[Task inputs]
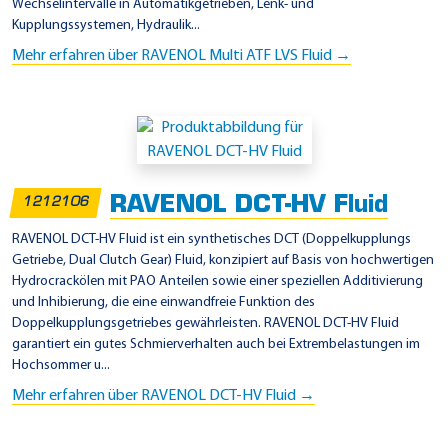
Wechselintervalle in Automatikgetrieben, Lenk- und
Kupplungssystemen, Hydraulik...
Mehr erfahren über RAVENOL Multi ATF LVS Fluid →
RAVENOL DCT-HV Fluid
1212106
RAVENOL DCT-HV Fluid ist ein synthetisches DCT (Doppelkupplungs
Getriebe, Dual Clutch Gear) Fluid, konzipiert auf Basis von hochwertigen
Hydrocrackölen mit PAO Anteilen sowie einer speziellen Additivierung
und Inhibierung, die eine einwandfreie Funktion des
Doppelkupplungsgetriebes gewährleisten. RAVENOL DCT-HV Fluid
garantiert ein gutes Schmierverhalten auch bei Extrembelastungen im
Hochsommer u...
Mehr erfahren über RAVENOL DCT-HV Fluid →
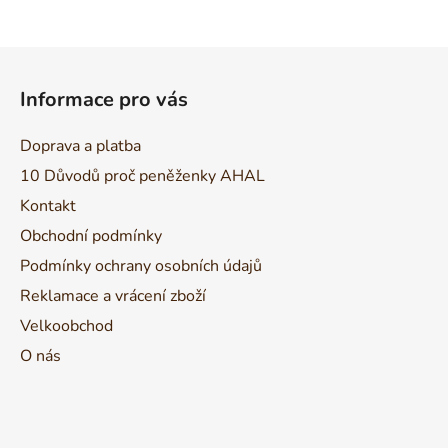
Z
á
Informace pro vás
p
a
Doprava a platba
t
10 Důvodů proč peněženky AHAL
í
Kontakt
Obchodní podmínky
Podmínky ochrany osobních údajů
Reklamace a vrácení zboží
Velkoobchod
O nás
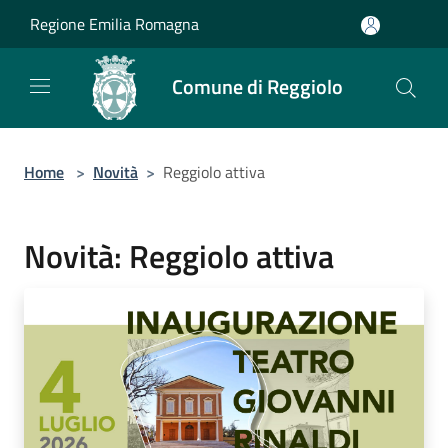
Salta al contenuto principale
Regione Emilia Romagna
Comune di Reggiolo
Home
>
Novità
>
Reggiolo attiva
Novità: Reggiolo attiva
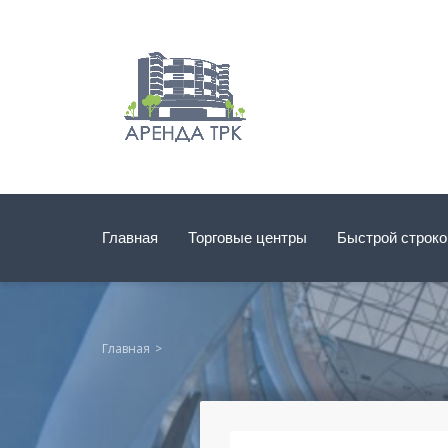
Главная
Торговые центры
Быстрой строк
Главная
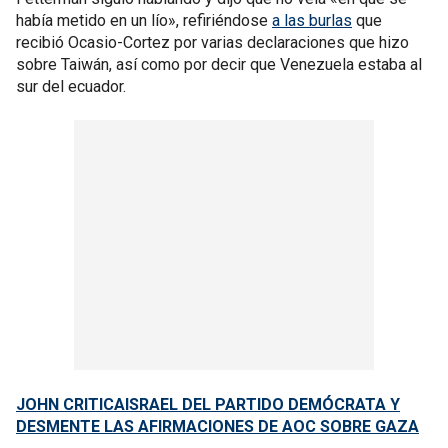
había metido en un lío», refiriéndose
a las burlas
que
recibió Ocasio-Cortez por varias declaraciones que hizo
sobre Taiwán, así como por decir que Venezuela estaba al
sur del ecuador.
JOHN CRITICAISRAEL DEL PARTIDO DEMÓCRATA Y
DESMENTE LAS AFIRMACIONES DE AOC SOBRE GAZA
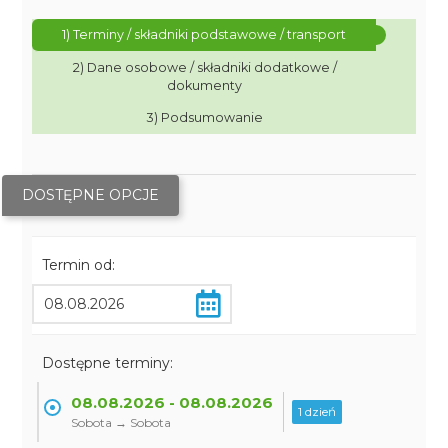
1) Terminy / składniki podstawowe / transport
2) Dane osobowe / składniki dodatkowe /
dokumenty
3) Podsumowanie
DOSTĘPNE OPCJE
Termin od:
Dostępne terminy:
08.08.2026 - 08.08.2026
1 dzień
Sobota → Sobota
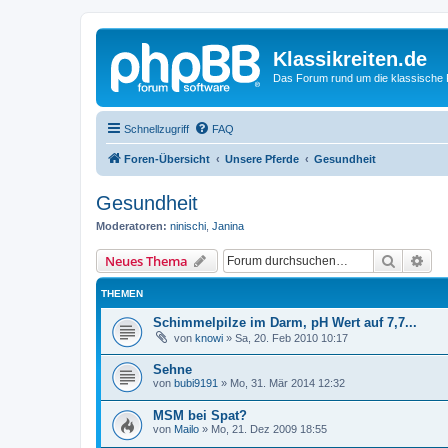
Klassikreiten.de
Das Forum rund um die klassische 
Schnellzugriff
FAQ
Foren-Übersicht
Unsere Pferde
Gesundheit
Gesundheit
Moderatoren:
ninischi
,
Janina
Suche
Erw
Neues Thema
THEMEN
Schimmelpilze im Darm, pH Wert auf 7,7...
von
knowi
»
Sa, 20. Feb 2010 10:17
Sehne
von
bubi9191
»
Mo, 31. Mär 2014 12:32
MSM bei Spat?
von
Mailo
»
Mo, 21. Dez 2009 18:55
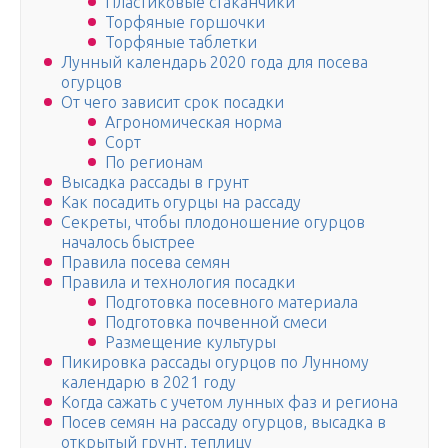
Пластиковые стаканчики
Торфяные горшочки
Торфяные таблетки
Лунный календарь 2020 года для посева
огурцов
От чего зависит срок посадки
Агрономическая норма
Сорт
По регионам
Высадка рассады в грунт
Как посадить огурцы на рассаду
Секреты, чтобы плодоношение огурцов
началось быстрее
Правила посева семян
Правила и технология посадки
Подготовка посевного материала
Подготовка почвенной смеси
Размещение культуры
Пикировка рассады огурцов по Лунному
календарю в 2021 году
Когда сажать с учетом лунных фаз и региона
Посев семян на рассаду огурцов, высадка в
открытый грунт, теплицу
[/Task inputs]
What is required =>
Copy out exactly, with no pictures, the lines of the data from the first one through the line bearing "recibió Ocasio-Cortez por".

Written solution =>
Wechselintervalle in Automatikgetrieben, Lenk- und
Kupplungssystemen, Hydraulik...
Mehr erfahren über RAVENOL Multi ATF LVS Fluid →
RAVENOL DCT-HV Fluid
1212106
RAVENOL DCT-HV Fluid ist ein synthetisches DCT (Doppelkupplungs
Getriebe, Dual Clutch Gear) Fluid, konzipiert auf Basis von hochwertigen
Hydrocrackölen mit PAO Anteilen sowie einer speziellen Additivierung
und Inhibierung, die eine einwandfreie Funktion des
Doppelkupplungsgetriebes gewährleisten. RAVENOL DCT-HV Fluid
garantiert ein gutes Schmierverhalten auch bei Extrembelastungen im
Hochsommer u...
Mehr erfahren über RAVENOL DCT-HV Fluid →
Z
á
Informace pro vás
p
a
Doprava a platba
t
10 Důvodů proč peněženky AHAL
í
Kontakt
Obchodní podmínky
Podmínky ochrany osobních údajů
Reklamace a vrácení zboží
Velkoobchod
O nás
Salta al contenuto principale
Regione Emilia Romagna
Comune di Reggiolo
Home
>
Novità
>
Reggiolo attiva
Novità: Reggiolo attiva
Главная
Торговые центры
Быстрой строк
Главная
había metido en un lío», refiriéndose
a las burlas
que
recibió Ocasio-Cortez por varias declaraciones que hizo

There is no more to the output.